Many composers turned to her not only to sing in their operas, but to offer considerable assistance with composition, including Meyerbeer, Berlioz (who also fell in love with her), Gounod and Massenet. Brahms asked her to sing the first performance of his Alto Rhapsody.

Pauline Garcia made the wise decision to marry Louis Viardot, who was considerably older than she was, and supported her career unstintingly. The Russian writer Ivan Turgenev fell in love with her and remained her lifelong companion, often living with or near to her family. However, the unusual ménage-à-trois was harmonious, and she had the best of both worlds. Unlike her friend Clara Schumann, she made careful decisions about the number of children she could sustain. Two of her children became musicians in turn, and Louise Héritte-Viardot was a composer in turn.

During the 1860s, the Viardots – who were committed republicans – moved to Baden-Baden, where she composed operettas for her many students and hosted an important salon. They returned to Paris after the defeat of Napoléon III, where she continued to teach and host her salon for several decades more.

Viardot wrote more than 100 songs, exploring the best of contemporary poetry in the texts of Musset, Turgenev, Pushkin, Gautier, Mörike, Goethe and others. She also made extremely popular arrangements of Chopin’s mazurkas with added texts. Her style is elusive, absorbing the best of the German, Russian, French, Spanish and Italian influences which surrounded her. Her formal range is vast, from simple folk-like songs to through-composed large-scale structures. She deserves far greater recognition for her compositional achievements.
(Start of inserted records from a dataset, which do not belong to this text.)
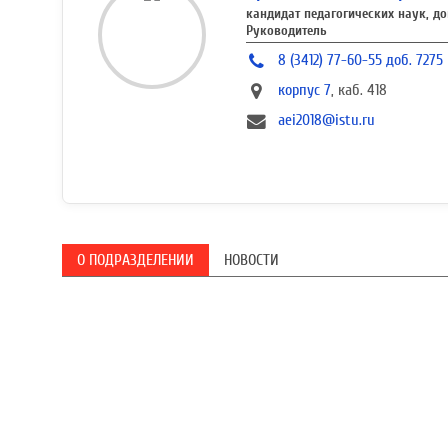
кандидат педагогических наук, до
Руководитель
8 (3412) 77-60-55 доб. 7275
корпус 7
, каб. 418
aei2018@istu.ru
О ПОДРАЗДЕЛЕНИИ
НОВОСТИ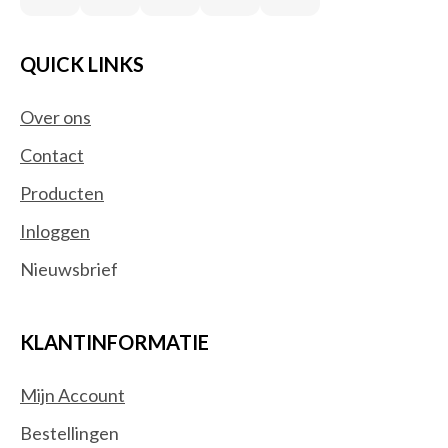
QUICK LINKS
Over ons
Contact
Producten
Inloggen
Nieuwsbrief
KLANTINFORMATIE
Mijn Account
Bestellingen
Most of her songs were published during her lifetime, but Viardot did not maintain a work catalogue or chronology; moreover, many of the songs were translated into different languages, so exist under multiple titles. A complete, searchable list of songs can be found here:

A full catalogue with musical incipits can be found here: There is no complete critical edition or recording of the songs although a wide selection is available. Thanks to her vast stylistic range, it is easy to incorporate her songs into recital programmes.